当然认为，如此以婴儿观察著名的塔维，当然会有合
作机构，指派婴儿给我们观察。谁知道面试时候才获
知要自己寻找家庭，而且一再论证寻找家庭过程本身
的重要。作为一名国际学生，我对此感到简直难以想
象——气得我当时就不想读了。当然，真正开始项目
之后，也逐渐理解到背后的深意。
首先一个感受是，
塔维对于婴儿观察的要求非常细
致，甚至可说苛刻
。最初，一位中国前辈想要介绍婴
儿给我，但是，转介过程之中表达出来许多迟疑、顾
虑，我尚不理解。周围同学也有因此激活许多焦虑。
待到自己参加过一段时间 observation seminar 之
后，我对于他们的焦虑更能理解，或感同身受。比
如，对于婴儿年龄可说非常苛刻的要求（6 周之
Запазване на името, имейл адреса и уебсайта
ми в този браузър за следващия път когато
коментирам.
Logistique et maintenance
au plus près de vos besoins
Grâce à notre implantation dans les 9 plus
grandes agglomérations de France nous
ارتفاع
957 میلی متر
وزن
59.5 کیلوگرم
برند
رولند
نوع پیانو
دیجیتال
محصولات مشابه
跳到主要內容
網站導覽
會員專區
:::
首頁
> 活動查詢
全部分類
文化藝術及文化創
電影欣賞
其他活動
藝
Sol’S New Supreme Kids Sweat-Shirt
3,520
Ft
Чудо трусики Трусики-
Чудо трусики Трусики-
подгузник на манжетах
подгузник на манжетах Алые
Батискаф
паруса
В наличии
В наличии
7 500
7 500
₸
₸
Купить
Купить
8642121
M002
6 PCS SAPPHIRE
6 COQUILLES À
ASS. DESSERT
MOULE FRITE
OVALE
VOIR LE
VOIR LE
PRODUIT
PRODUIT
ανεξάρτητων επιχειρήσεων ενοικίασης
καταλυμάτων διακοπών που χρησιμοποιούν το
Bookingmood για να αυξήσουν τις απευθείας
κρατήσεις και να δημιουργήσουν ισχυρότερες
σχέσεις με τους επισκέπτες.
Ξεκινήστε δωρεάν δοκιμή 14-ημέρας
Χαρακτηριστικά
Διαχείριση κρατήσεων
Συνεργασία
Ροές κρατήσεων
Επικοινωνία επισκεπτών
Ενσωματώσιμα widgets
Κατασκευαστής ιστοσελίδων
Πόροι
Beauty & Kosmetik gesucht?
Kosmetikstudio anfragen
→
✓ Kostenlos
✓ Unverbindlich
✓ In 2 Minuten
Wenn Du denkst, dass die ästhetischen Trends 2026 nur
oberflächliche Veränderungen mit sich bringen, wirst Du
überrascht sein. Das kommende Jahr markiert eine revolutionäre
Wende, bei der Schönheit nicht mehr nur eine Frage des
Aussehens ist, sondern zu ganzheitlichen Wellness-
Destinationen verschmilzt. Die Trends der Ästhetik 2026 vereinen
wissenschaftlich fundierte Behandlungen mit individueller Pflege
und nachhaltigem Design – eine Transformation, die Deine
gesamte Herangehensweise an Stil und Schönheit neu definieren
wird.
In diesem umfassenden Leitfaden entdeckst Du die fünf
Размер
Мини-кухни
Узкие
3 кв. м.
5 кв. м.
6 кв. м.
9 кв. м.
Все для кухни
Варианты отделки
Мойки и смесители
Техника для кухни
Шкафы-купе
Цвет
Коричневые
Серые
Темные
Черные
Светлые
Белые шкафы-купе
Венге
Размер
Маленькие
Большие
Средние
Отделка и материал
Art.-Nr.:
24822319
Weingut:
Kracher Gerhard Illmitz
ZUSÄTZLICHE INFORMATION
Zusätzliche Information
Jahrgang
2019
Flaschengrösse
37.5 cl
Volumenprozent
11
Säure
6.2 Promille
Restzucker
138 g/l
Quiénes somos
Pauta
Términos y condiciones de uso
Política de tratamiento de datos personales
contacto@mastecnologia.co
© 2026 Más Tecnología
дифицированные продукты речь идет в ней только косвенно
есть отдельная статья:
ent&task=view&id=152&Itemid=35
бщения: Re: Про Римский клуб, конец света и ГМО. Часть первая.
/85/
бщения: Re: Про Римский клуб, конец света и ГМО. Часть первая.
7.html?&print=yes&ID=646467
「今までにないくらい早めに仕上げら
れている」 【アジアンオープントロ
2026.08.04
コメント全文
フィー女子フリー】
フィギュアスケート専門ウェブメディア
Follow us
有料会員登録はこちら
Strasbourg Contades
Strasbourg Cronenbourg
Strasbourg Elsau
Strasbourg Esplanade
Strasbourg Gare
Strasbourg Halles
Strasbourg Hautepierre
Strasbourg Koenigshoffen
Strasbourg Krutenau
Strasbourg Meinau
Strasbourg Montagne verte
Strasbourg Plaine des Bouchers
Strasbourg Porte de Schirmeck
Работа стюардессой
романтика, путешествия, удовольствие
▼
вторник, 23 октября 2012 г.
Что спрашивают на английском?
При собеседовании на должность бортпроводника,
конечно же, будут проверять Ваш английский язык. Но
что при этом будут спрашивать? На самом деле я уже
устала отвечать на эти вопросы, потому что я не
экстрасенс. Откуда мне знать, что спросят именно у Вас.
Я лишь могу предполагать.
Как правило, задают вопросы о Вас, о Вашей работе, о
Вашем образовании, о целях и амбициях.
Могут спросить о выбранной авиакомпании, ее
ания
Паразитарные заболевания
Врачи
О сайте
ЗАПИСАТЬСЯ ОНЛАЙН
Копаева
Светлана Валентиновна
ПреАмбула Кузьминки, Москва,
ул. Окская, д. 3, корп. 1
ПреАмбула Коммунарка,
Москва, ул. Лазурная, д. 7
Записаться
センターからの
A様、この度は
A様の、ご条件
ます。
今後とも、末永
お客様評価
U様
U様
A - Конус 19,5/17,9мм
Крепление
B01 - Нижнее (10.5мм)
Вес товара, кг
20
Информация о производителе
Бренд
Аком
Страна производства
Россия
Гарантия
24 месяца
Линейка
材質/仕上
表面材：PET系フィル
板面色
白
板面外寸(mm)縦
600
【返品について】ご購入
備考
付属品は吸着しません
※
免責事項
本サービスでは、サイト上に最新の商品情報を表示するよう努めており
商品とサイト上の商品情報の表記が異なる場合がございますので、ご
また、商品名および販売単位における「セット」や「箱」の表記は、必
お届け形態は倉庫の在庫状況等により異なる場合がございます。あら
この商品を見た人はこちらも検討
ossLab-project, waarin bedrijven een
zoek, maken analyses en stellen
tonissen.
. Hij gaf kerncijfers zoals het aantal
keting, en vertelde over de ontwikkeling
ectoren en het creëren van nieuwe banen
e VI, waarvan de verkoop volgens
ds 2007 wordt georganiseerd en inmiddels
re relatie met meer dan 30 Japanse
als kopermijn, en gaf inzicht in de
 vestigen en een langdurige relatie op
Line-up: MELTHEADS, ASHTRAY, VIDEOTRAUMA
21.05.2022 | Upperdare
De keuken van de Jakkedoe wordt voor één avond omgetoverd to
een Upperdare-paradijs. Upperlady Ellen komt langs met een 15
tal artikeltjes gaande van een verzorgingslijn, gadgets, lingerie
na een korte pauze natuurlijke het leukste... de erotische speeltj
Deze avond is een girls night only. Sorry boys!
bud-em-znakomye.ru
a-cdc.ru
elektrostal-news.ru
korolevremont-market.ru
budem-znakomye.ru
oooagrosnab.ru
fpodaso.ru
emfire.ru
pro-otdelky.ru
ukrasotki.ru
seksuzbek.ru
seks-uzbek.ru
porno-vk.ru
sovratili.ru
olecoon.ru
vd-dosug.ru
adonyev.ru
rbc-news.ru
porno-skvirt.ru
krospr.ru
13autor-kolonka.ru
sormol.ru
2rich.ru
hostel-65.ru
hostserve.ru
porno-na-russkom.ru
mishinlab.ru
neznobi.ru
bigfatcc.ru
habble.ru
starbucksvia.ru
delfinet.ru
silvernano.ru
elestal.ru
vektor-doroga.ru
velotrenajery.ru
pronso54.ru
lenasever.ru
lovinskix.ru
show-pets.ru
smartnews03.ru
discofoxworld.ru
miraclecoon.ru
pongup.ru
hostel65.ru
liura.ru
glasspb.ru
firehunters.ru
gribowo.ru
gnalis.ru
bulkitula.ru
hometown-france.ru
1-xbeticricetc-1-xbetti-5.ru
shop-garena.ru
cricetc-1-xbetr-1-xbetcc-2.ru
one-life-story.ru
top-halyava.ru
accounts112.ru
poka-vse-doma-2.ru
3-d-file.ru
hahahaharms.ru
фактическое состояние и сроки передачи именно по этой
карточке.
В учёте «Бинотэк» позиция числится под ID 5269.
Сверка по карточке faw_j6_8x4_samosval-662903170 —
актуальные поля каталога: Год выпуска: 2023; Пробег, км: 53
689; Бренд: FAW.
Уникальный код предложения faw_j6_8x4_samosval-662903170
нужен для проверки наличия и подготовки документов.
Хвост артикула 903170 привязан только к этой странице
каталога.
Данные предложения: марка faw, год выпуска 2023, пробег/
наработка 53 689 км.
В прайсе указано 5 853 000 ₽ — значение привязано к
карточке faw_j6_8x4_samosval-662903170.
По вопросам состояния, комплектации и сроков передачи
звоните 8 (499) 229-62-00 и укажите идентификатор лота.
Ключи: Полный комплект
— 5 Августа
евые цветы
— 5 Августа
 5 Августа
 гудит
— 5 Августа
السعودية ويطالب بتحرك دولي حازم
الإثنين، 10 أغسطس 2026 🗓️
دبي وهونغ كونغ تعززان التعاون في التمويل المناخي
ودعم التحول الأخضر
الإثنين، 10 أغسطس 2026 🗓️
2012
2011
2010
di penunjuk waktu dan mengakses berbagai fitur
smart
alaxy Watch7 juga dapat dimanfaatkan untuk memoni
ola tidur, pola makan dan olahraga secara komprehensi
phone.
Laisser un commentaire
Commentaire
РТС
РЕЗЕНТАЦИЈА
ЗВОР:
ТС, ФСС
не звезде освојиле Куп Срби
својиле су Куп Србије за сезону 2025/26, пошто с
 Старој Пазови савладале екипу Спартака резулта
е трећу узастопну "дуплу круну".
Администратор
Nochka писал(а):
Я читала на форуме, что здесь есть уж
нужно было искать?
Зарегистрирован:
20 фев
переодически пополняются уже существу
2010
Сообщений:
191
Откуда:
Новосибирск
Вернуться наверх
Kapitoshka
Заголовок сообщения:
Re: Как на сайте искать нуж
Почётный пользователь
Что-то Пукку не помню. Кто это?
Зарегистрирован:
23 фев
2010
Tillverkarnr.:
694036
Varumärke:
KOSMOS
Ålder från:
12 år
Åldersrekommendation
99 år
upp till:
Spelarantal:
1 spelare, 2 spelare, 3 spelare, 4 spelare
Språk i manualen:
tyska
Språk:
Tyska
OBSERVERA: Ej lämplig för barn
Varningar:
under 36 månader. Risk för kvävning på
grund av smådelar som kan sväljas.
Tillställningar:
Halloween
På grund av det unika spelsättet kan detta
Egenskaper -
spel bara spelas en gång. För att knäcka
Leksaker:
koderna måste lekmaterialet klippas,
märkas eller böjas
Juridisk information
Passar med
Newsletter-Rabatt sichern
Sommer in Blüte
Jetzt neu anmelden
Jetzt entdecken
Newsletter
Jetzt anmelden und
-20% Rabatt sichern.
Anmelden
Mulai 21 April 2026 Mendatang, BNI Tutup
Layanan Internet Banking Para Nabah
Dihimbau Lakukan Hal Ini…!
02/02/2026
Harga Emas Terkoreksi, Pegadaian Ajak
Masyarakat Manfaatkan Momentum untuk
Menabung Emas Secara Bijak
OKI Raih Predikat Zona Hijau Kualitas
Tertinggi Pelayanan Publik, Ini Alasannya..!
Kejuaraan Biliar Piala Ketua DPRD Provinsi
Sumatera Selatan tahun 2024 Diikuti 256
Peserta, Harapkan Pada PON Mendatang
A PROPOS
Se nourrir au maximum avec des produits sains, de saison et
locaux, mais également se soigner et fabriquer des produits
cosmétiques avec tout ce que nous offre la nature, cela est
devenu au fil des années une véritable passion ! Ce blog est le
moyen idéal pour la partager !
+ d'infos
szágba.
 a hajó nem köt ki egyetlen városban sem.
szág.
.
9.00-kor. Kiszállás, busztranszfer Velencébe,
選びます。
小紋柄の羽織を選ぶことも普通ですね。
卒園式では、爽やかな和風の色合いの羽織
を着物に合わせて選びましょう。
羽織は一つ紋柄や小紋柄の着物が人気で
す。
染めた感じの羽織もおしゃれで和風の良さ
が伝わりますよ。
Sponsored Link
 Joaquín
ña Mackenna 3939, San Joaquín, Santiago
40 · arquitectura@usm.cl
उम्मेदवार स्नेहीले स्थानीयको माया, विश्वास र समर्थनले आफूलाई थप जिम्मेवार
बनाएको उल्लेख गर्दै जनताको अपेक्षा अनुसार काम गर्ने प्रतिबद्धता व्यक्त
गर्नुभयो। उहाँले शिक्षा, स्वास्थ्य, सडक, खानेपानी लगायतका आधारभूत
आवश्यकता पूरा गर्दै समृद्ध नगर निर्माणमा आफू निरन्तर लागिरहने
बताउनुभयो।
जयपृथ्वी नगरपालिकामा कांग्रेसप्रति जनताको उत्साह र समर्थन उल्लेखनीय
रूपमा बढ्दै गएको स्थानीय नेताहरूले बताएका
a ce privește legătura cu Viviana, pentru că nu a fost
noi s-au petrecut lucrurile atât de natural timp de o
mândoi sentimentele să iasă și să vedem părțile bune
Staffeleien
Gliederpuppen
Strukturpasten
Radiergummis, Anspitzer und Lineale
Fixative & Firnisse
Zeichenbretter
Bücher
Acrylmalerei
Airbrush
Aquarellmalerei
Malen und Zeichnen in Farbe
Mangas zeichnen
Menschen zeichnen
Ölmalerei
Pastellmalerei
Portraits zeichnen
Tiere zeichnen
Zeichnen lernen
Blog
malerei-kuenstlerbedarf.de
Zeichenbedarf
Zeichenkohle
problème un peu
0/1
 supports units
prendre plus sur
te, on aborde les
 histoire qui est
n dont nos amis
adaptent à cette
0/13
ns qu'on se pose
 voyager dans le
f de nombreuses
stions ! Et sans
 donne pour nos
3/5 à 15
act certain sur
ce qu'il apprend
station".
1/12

○ ○ ○ ○

The stopping point is the line containing "Мойки и смесители". Reproduce exactly every line of the material from the first through that one.

当然认为，如此以婴儿观察著名的塔维，当然会有合
作机构，指派婴儿给我们观察。谁知道面试时候才获
知要自己寻找家庭，而且一再论证寻找家庭过程本身
的重要。作为一名国际学生，我对此感到简直难以想
象——气得我当时就不想读了。当然，真正开始项目
之后，也逐渐理解到背后的深意。
首先一个感受是，
塔维对于婴儿观察的要求非常细
致，甚至可说苛刻
。最初，一位中国前辈想要介绍婴
儿给我，但是，转介过程之中表达出来许多迟疑、顾
虑，我尚不理解。周围同学也有因此激活许多焦虑。
待到自己参加过一段时间 observation seminar 之
后，我对于他们的焦虑更能理解，或感同身受。比
如，对于婴儿年龄可说非常苛刻的要求（6 周之
Запазване на името, имейл адреса и уебсайта
ми в този браузър за следващия път когато
коментирам.
Logistique et maintenance
au plus près de vos besoins
Grâce à notre implantation dans les 9 plus
grandes agglomérations de France nous
ارتفاع
957 میلی متر
وزن
59.5 کیلوگرم
برند
رولند
نوع پیانو
دیجیتال
محصولات مشابه
跳到主要內容
網站導覽
會員專區
:::
首頁
> 活動查詢
全部分類
文化藝術及文化創
電影欣賞
其他活動
藝
Sol’S New Supreme Kids Sweat-Shirt
3,520
Ft
Чудо трусики Трусики-
Чудо трусики Трусики-
подгузник на манжетах
подгузник на манжетах Алые
Батискаф
паруса
В наличии
В наличии
7 500
7 500
₸
₸
Купить
Купить
8642121
M002
6 PCS SAPPHIRE
6 COQUILLES À
ASS. DESSERT
MOULE FRITE
OVALE
VOIR LE
VOIR LE
PRODUIT
PRODUIT
ανεξάρτητων επιχειρήσεων ενοικίασης
καταλυμάτων διακοπών που χρησιμοποιούν το
Bookingmood για να αυξήσουν τις απευθείας
κρατήσεις και να δημιουργήσουν ισχυρότερες
σχέσεις με τους επισκέπτες.
Ξεκινήστε δωρεάν δοκιμή 14-ημέρας
Χαρακτηριστικά
Διαχείριση κρατήσεων
Συνεργασία
Ροές κρατήσεων
Επικοινωνία επισκεπτών
Ενσωματώσιμα widgets
Κατασκευαστής ιστοσελίδων
Πόροι
Beauty & Kosmetik gesucht?
Kosmetikstudio anfragen
→
✓ Kostenlos
✓ Unverbindlich
✓ In 2 Minuten
Wenn Du denkst, dass die ästhetischen Trends 2026 nur
oberflächliche Veränderungen mit sich bringen, wirst Du
überrascht sein. Das kommende Jahr markiert eine revolutionäre
Wende, bei der Schönheit nicht mehr nur eine Frage des
Aussehens ist, sondern zu ganzheitlichen Wellness-
Destinationen verschmilzt. Die Trends der Ästhetik 2026 vereinen
wissenschaftlich fundierte Behandlungen mit individueller Pflege
und nachhaltigem Design – eine Transformation, die Deine
gesamte Herangehensweise an Stil und Schönheit neu definieren
wird.
In diesem umfassenden Leitfaden entdeckst Du die fünf
Размер
Мини-кухни
Узкие
3 кв. м.
5 кв. м.
6 кв. м.
9 кв. м.
Все для кухни
Варианты отделки
Мойки и смесители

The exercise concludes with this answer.